3. Preprocessing as “making a measurement”
Preprocessing isn’t cosmetic. It changes what your model can learn.
3.1 Illumination correction (flat-field)
A common microscopy artifact is spatially varying illumination. A simple multiplicative model is:
\[I(x,y) = L(x,y)\,S(x,y) + B(x,y) + \epsilon(x,y),\]where $L$ is illumination, $B$ is background, and $S$ is signal. A basic correction is:
\[\tilde{I}(x,y) = \frac{I(x,y) - \hat{B}(x,y)}{\hat{L}(x,y)}.\]Plot: a synthetic image with a left-to-right illumination gradient, and the same image after correction.
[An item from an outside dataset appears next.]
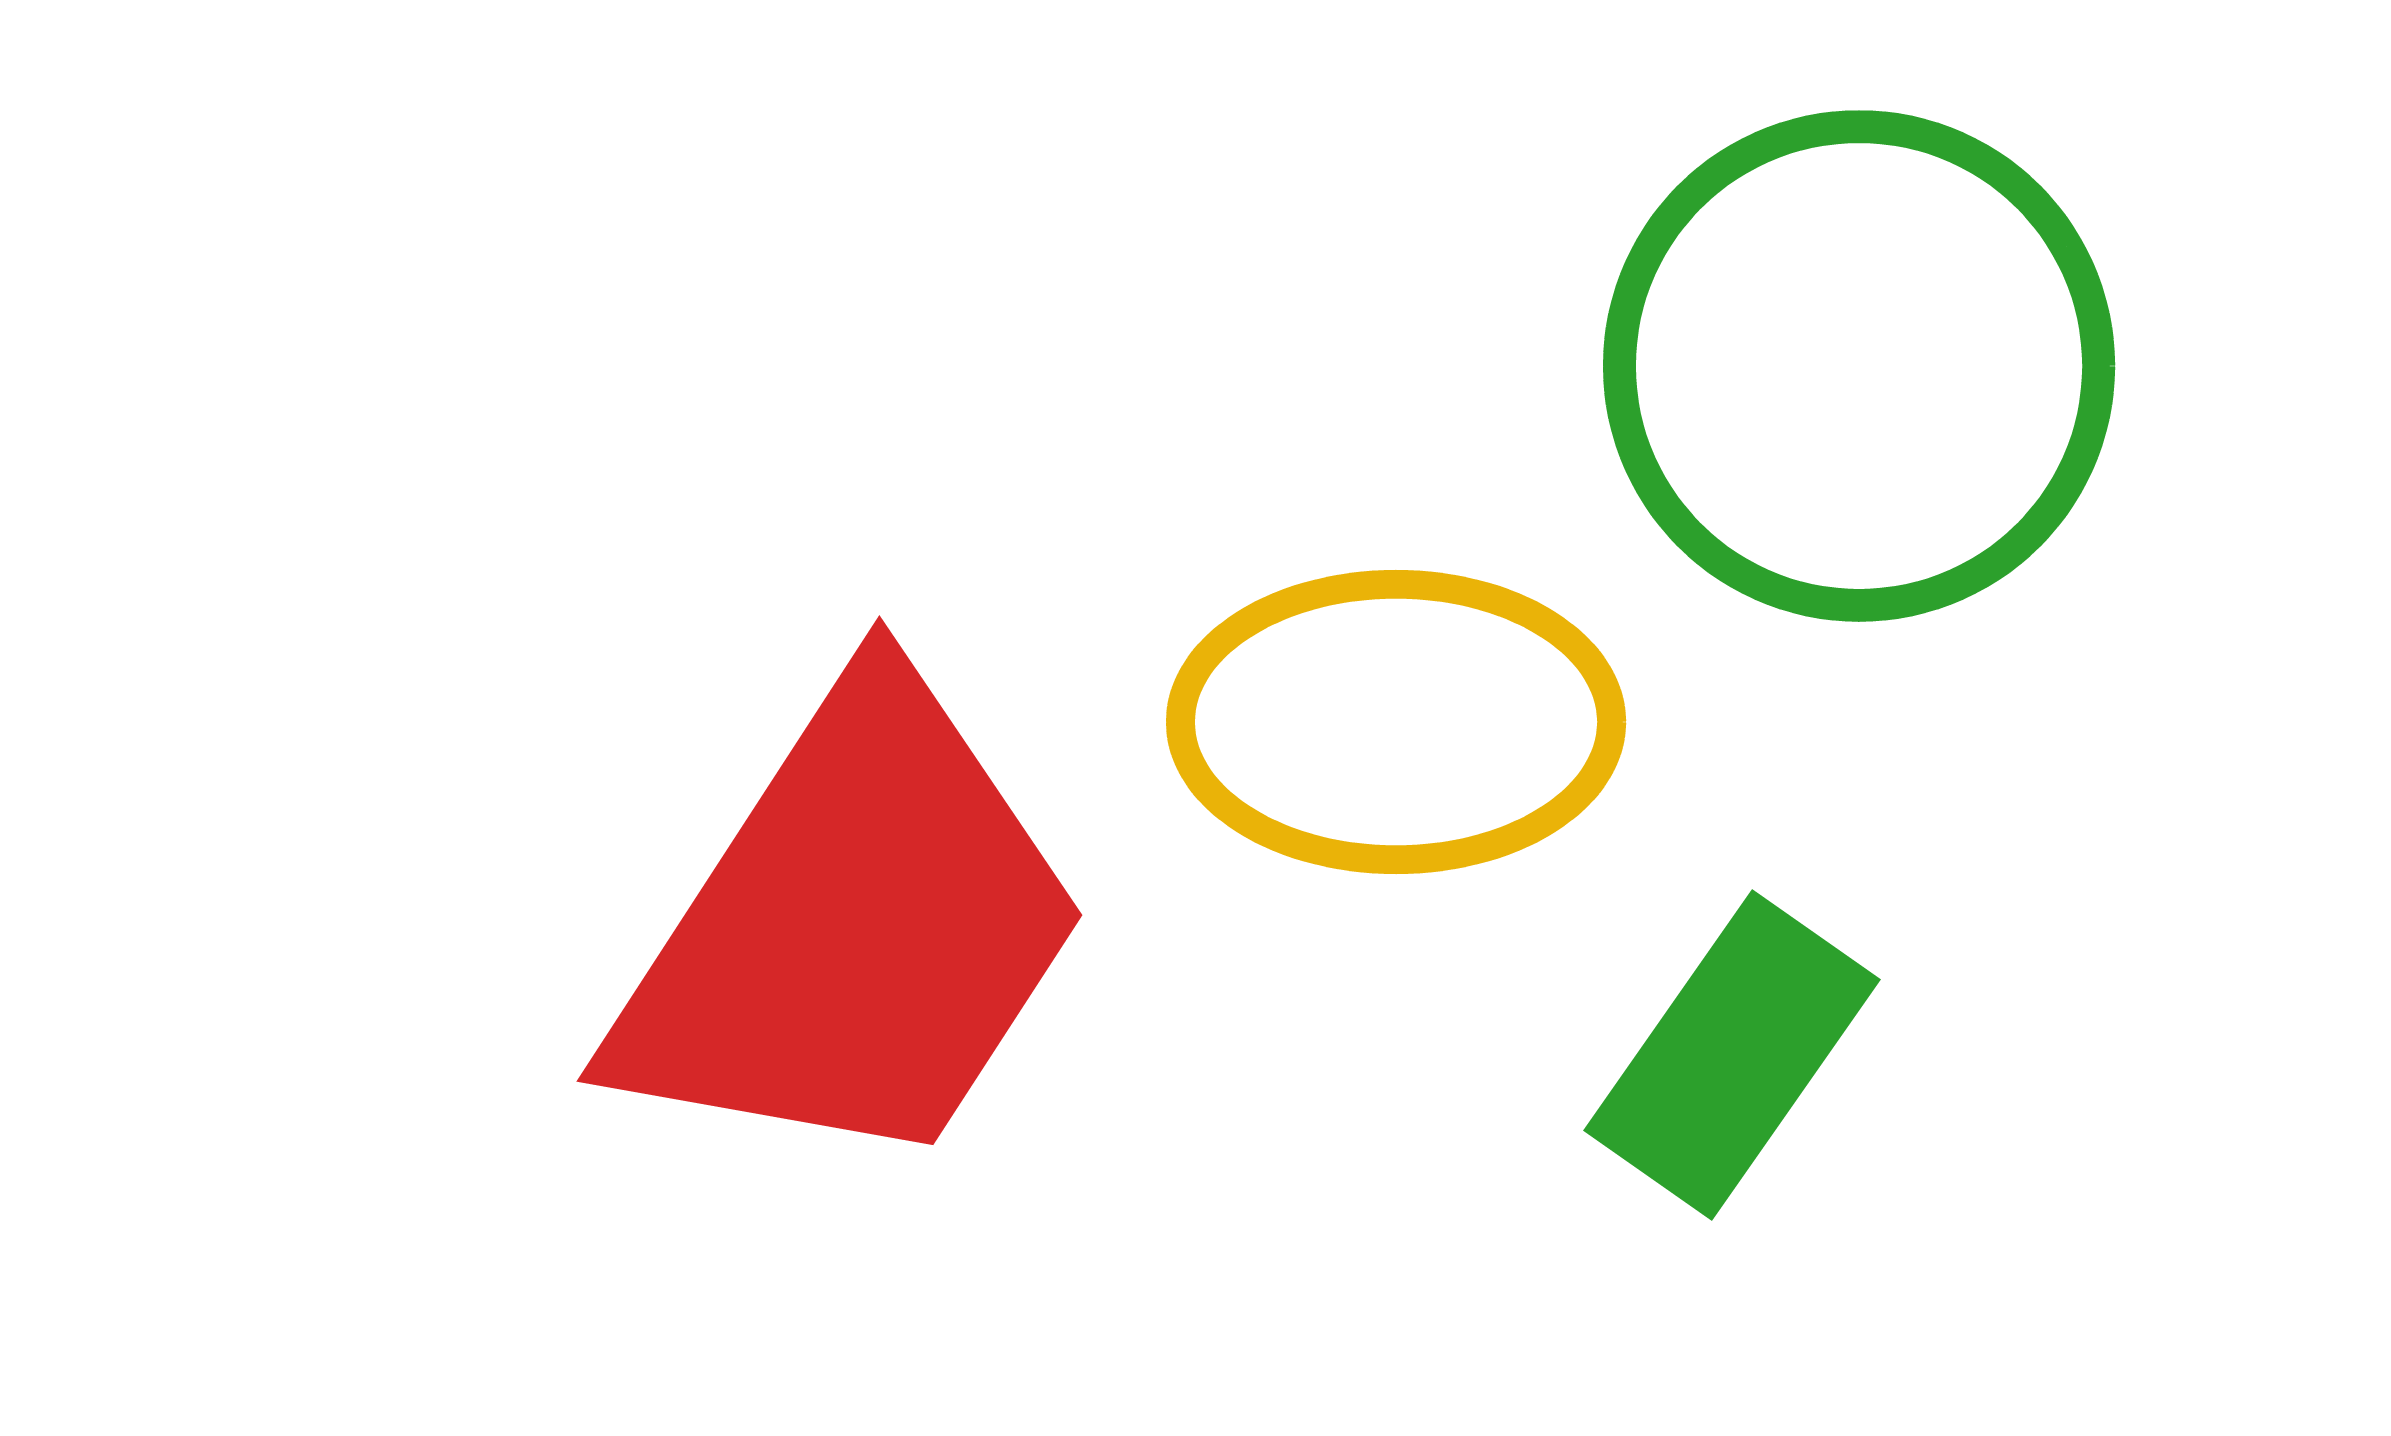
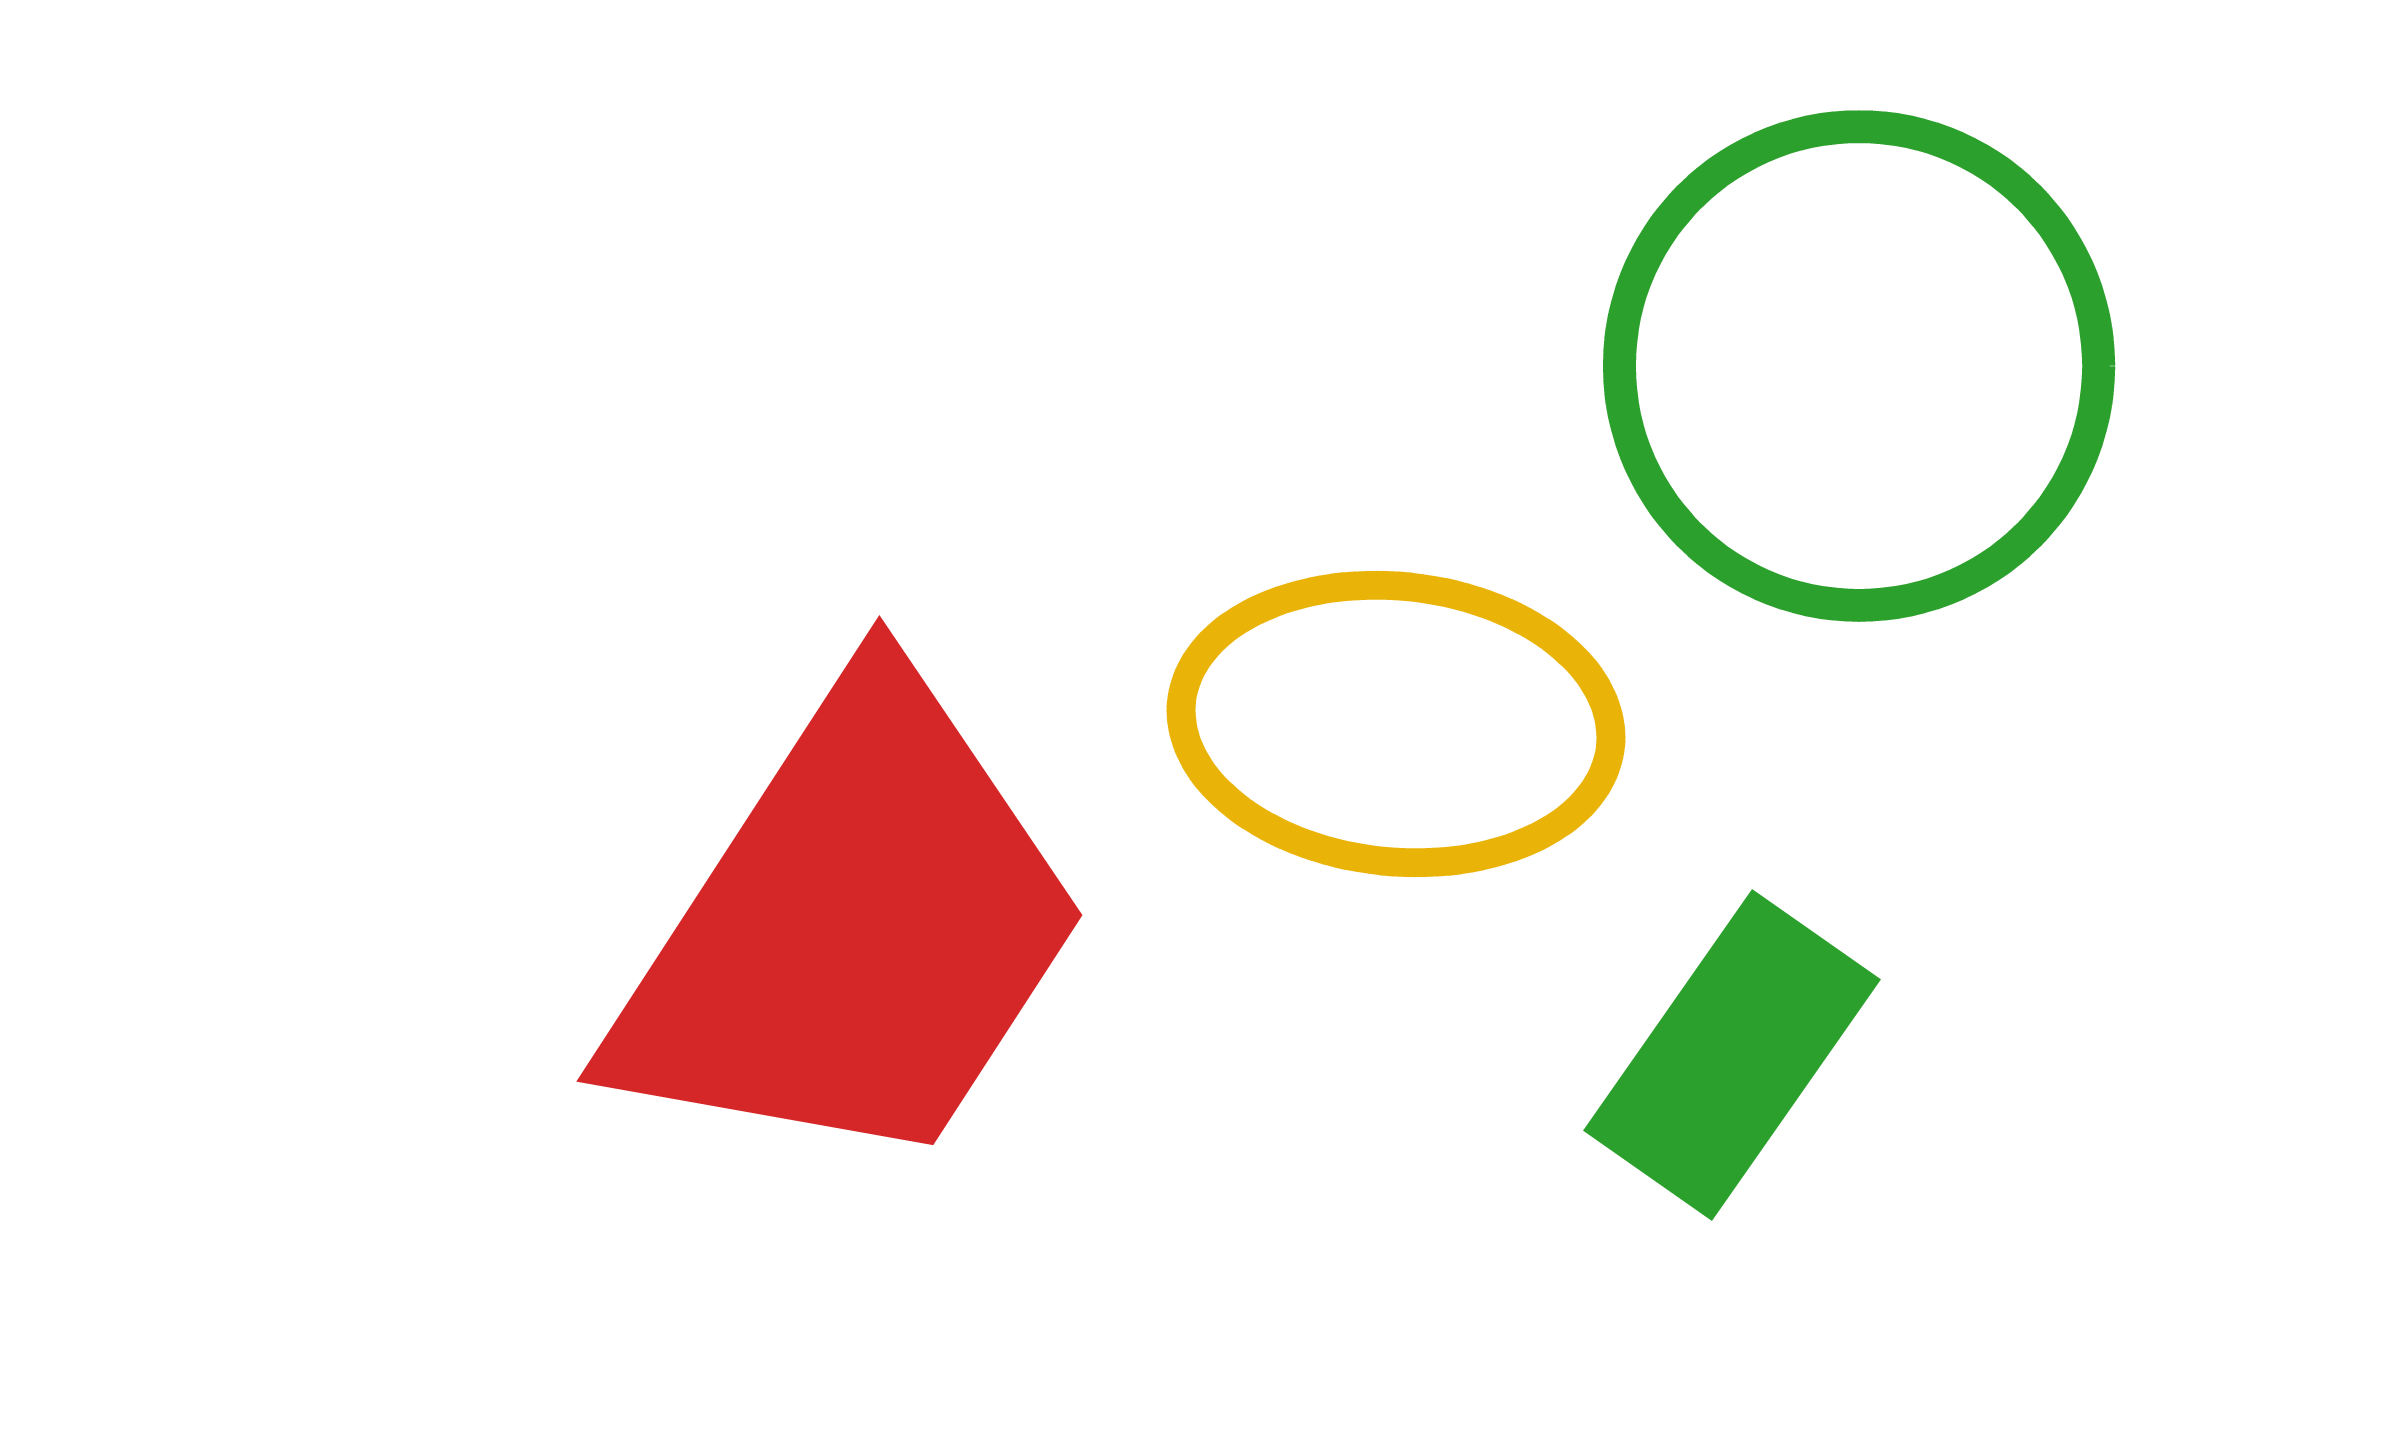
yellow ellipse: moved 2 px down; rotated 6 degrees clockwise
3.2 Normalization (why “scale” matters)
Many models are sensitive to intensity scale. A standard choice is per-image z-scoring:
\[I' = \frac{I - \mu}{\sigma},\]where $\mu$ and $\sigma$ are the image mean and standard deviation (sometimes per-channel).
Plot: intensity histograms before/after normalization.

4. Features: classical image analysis (still useful)
Before deep learning, bioimage analysis often meant:
- segment objects,
- compute morphology / texture features,
- run a classifier or clustering step.
This is still valuable when datasets are small, interpretability is crucial, or you want strong baselines.
4.1 Convolution and filtering
A 2D convolution (single-channel) is:
\[(I * K)(x,y) = \sum_{i=-a}^{a}\sum_{j=-b}^{b} I(x-i,y-j)\,K(i,j),\]where $K$ is a kernel (e.g. blur, edge detector).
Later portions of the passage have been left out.